Brussels minister-president Rudi Vervoort begrijpt de kritiek van de Vlaamse regering, en minister van Onderwijs Ben Weyts in het bijzonder, op de Brusselse schoolcontracten niet. De Vlaamse regering is naar het Grondwettelijk Hof gestapt tegen de ordonnantie.

‘We zijn verbaasd en begrijpen het probleem niet. Het gaat hier niet over onderwijs maar over een instrument van stadsvernieuwing gericht op betere stedelijke integratie, zodat inwoners van buurten met weinig of geen groene ruimten of publieke ruimten de mogelijkheid hebben om deel te nemen aan diverse activiteiten buiten de schooluren. Dit is zeer duidelijk een bevoegdheid van het Brussels Hoofdstedelijk Gewest. Dat bevestigt ook de Raad van State’, aldus de Brusselse regeringsleider.

Met de schoolcontracten ondersteunt het Brussels Gewest scholen om hun deuren na de schooluren open te stellen voor bewoners en verenigingen uit de buurt. Maar de Vlaamse regering ziet daarin een bevoegdheidsoverschrijding. Met de projecten komt Brussel op het terrein van de Vlaamse gemeenschapsbevoegdheid voor onderwijs, is de redenering.
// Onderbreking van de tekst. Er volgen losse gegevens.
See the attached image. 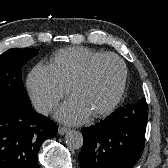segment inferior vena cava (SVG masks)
Segmentation results:
<instances>
[{
    "label": "inferior vena cava",
    "mask_w": 168,
    "mask_h": 168,
    "mask_svg": "<svg viewBox=\"0 0 168 168\" xmlns=\"http://www.w3.org/2000/svg\"><path fill=\"white\" fill-rule=\"evenodd\" d=\"M35 108L38 113L46 115L51 110V105L42 103V104L36 105Z\"/></svg>",
    "instance_id": "1"
}]
</instances>
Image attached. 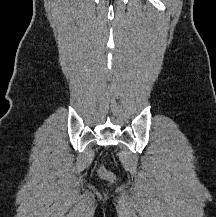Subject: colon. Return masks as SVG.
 Masks as SVG:
<instances>
[{
  "label": "colon",
  "mask_w": 216,
  "mask_h": 217,
  "mask_svg": "<svg viewBox=\"0 0 216 217\" xmlns=\"http://www.w3.org/2000/svg\"><path fill=\"white\" fill-rule=\"evenodd\" d=\"M98 175L101 179L111 181L113 180V175L106 168L101 167L98 169Z\"/></svg>",
  "instance_id": "colon-1"
}]
</instances>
Daarom besliste Vlaanderen naar het Grondwettelijk Hof te stappen. Volgens Weyts is het advies van de Raad van State is zo klaar als een klontje. ‘Dit is onwettig als de pest’, zei de N-VA-minister in het Vlaams Parlement.
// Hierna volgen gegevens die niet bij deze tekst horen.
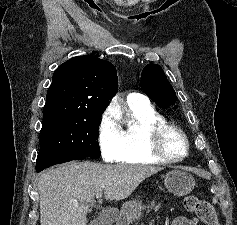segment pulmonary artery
Instances as JSON below:
<instances>
[{
  "mask_svg": "<svg viewBox=\"0 0 237 225\" xmlns=\"http://www.w3.org/2000/svg\"><path fill=\"white\" fill-rule=\"evenodd\" d=\"M141 101H146V98L139 93L132 92L127 96L128 105H132Z\"/></svg>",
  "mask_w": 237,
  "mask_h": 225,
  "instance_id": "e3ab8cb5",
  "label": "pulmonary artery"
}]
</instances>
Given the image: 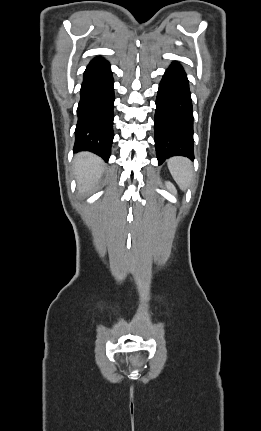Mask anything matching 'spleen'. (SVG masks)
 <instances>
[{"label": "spleen", "mask_w": 261, "mask_h": 431, "mask_svg": "<svg viewBox=\"0 0 261 431\" xmlns=\"http://www.w3.org/2000/svg\"><path fill=\"white\" fill-rule=\"evenodd\" d=\"M168 168L178 186L185 190L193 177L192 163L184 157H173L168 160Z\"/></svg>", "instance_id": "1"}]
</instances>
Maar dat wordt door de Brusselse regering met klem ontkend. In haar advies over de ordonnantie heeft de Raad van State volgens Vervoort bevestigd dat de ordonnantie grotendeels onder de bevoegdheid van het Brussels Gewest valt. Het schoolcontract is immers een stedelijk revitaliseringsprogramma dat gericht is op herinvestering in de schoolomgeving om de gezelligheid en veiligheid te waarborgen en de school open te stellen voor de buurt.

De Raad had drie opmerkingen op de tekst, maar die zijn door de Brusselse regering verwerkt in de uiteindelijke versie van de ordonnantie. Zo wordt benadrukt dat de regeling niet slaat op de financiering van de schoolinfrastructuur, die onder de verantwoordelijkheid van de gemeenschappen valt, maar op een ‘gewestelijk programma voor stadsvernieuwing ter verbetering van de stedelijke integratie van scholen’, dat uitsluitend gericht is op de financiering van openbare voorzieningen of operaties voor de herkwalificatie van de openbare ruimte. De specifieke behandeling die het Gewest voorbehoudt aan scholen die voor de regeling van de ordonnantie in aanmerking komen, is gerechtvaardigd gezien de noodzaak om de beschikbare ruimte te bundelen in een krappe regionale ruimte die wordt gekenmerkt door de schaarste van de grond.

Om te vermijden dat men de indruk zou hebben dat de ordonnantie handelt over ‘culturele activiteiten’, spreekt de goedgekeurde tekst van ‘sociaal-economische acties ter bevordering van de sociale samenhang en de sociaal-professionele integratie’. Het verband met de gewestelijke bevoegdheden op het gebied van werkgelegenheid wordt voorts ook bevestigd.

Het derde en laatste punt van kritiek van de Raad op het ontwerp betrof het feit dat de ontwerptekst ‘eenzijdig de voorwaarden voor het beheer en de exploitatie van collectieve voorzieningen’ zou bepalen en ook ‘regels voor de toewijzing van collectieve voorzieningen in onderwijsinstellingen’ zou vaststellen. Ook hier zijn verduidelijkingen aangebracht. Het algemene schema van het systeem van ‘schoolcontracten’ houdt in dat alle betrokken partijen bij de uitwerking en uitvoering ervan worden betrokken, luidt het.